I found the toy car in the gift shop of Elvis’ house, Graceland.

I’d always wanted a Pink Cadillac, so I bought the model and took it home to Nashville. It sat beside our television.

Later that year, I was scrolling Facebook and found something for sale. Without a second thought (and very little financial consideration), we drove to Jackson, Georgia, and purchased Flo.

Flo is a 2.5-tonne 1960 Pink Cadillac. THE worst financial decision I have ever made in my life.

I was 25 at the time.

At 19, I had broken a world record for the youngest person and the first teenager to fly solo around the world, written a book, shook the hand of a man who walked on the moon, and met the Royals.
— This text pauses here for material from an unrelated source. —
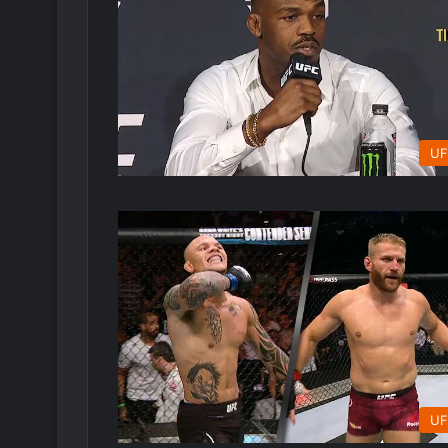
UF
UF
Life was good.

At 21, I was cut from the wreckage of an airplane, flown to hospital, diagnosed as a paraplegic, and spent the next six months in hospital and eighteen months in rehabilitation. Life was not good.
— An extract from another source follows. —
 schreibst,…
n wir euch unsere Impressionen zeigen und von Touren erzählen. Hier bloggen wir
Every day was a battle to find answers, justification, and reasoning. The search for solutions to my struggles and a pathway forward was soul-crushing at times. I was lost, directionless, and unmotivated.

I was on another expedition, this time in search of purpose, passion, place, and, most of all, a way to build resilience.
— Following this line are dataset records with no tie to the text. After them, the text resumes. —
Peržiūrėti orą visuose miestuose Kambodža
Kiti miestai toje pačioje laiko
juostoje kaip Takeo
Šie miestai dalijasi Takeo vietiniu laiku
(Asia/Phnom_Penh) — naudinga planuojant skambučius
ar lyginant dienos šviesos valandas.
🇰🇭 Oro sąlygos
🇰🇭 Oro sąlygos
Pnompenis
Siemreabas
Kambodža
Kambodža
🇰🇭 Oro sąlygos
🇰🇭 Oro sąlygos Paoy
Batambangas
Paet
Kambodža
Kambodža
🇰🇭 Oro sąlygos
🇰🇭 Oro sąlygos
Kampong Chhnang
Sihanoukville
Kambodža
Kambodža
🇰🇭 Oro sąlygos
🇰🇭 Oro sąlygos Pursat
The decision to purchase the Pink Cadillac was not an attempt to solve these problems, it was a ‘just because’ purchase, yet it went on the become the greatest resilience-building tool I had ever discovered.

How?

The key to resilience had to be hidden within a 24,000 nautical mile flight, solo ocean crossings, navigating oceanic thunderstorms, spinal rehabilitation, learning to walk again, or learning to live with a disability. Surely?

But surprisingly, it wasn’t.

It was this ridiculously oversized, unnecessary car that opened my eyes to what was truly important – smiling like a kid.

It was driving that car and seeing the smiles on the faces of strangers. It was experiencing pure and simple joy that changed the game.

It was throwing away the notion that the answer had to be complicated or complex and understanding that the simple little moments of happiness in life are what allow us to recharge, refocus and build resilience. It was attainable change.

Every one of us has our own battle to fight, personally and professionally. Adversity is simply a byproduct of breathing. Finding a way to prioritize mental wellness and overcome these challenges is not only tough but a battle that many are losing.

The answer lies in the very things we sacrifice first in a time of turbulence – our hobbies, interests, and simple pleasures.

We need to prioritize joy. We need to step back from the desk and do the little things that make us smile – that vacation, darts with the boys, nine holes on Sunday morning, kayaking, hiking, poetry, or rock collecting, whatever your Pink Cadillac may be.

My purpose is to help others identify, understand and utilize their Pink Cadillacs.